→ **WHAT YOU ARE ASKED TO DO**
Copy every line from the records below that holds the word "запись".

(Extracted records)
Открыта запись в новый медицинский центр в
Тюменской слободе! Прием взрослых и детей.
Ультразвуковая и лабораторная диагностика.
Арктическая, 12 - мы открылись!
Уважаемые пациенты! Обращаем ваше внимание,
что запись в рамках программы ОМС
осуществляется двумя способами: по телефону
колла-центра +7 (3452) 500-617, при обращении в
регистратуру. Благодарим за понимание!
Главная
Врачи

→ **SOLUTION FOR THIS TASK**
Открыта запись в новый медицинский центр в
что запись в рамках программы ОМС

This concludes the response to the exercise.